## [YOUR OBJECTIVE]
If a line in the records below contains the word "dans", copy it out.

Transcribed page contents
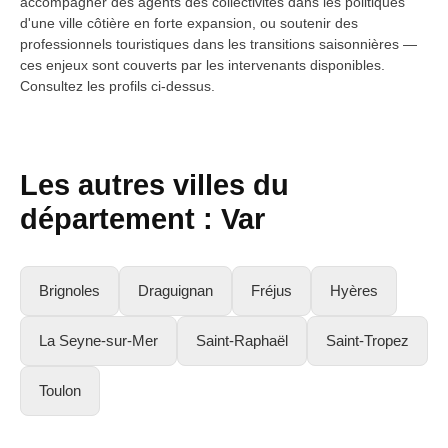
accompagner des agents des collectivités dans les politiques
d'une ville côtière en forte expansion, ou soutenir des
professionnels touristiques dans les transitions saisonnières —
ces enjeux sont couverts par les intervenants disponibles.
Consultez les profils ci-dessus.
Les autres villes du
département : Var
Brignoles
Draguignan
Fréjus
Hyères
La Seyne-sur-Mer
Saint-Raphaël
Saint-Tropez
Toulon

...

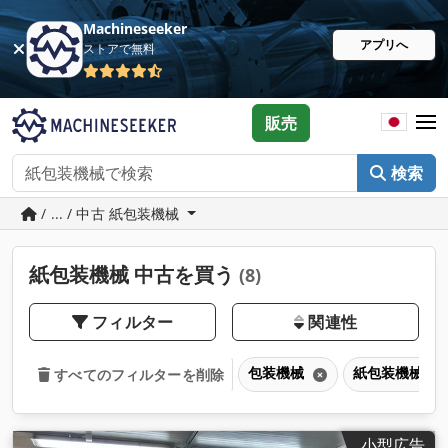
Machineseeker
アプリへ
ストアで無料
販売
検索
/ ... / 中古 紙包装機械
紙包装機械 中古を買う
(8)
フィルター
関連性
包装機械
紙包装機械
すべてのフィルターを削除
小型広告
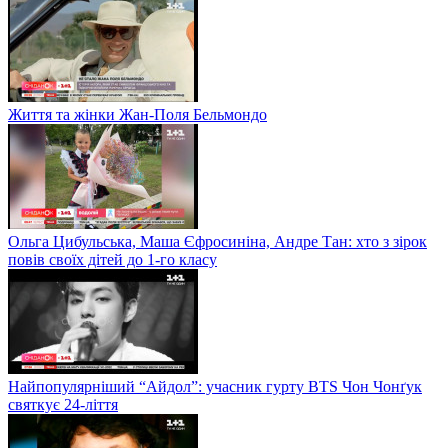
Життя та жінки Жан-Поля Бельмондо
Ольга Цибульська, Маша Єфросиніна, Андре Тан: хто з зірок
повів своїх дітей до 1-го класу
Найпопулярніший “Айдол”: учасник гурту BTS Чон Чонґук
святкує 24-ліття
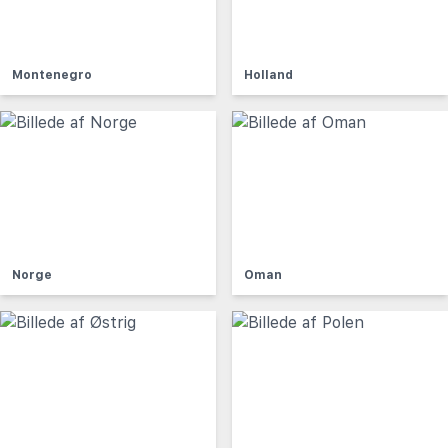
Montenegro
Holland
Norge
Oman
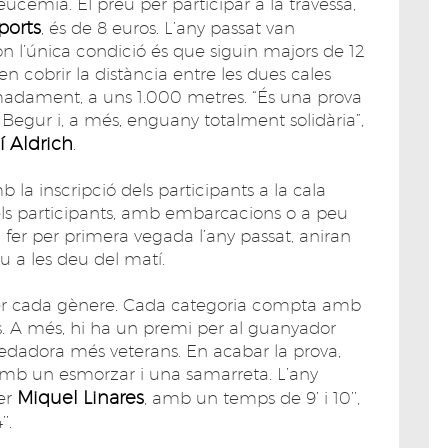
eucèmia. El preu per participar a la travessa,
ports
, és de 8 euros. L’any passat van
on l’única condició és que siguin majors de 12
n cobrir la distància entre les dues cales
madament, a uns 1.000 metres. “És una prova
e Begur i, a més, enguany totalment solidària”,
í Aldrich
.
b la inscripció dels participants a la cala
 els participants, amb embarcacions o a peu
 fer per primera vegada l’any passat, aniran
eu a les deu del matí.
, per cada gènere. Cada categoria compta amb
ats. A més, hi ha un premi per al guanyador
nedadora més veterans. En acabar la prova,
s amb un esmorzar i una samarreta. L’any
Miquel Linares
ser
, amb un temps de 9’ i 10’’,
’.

## [ANSWER BOX]
accompagner des agents des collectivités dans les politiques
professionnels touristiques dans les transitions saisonnières —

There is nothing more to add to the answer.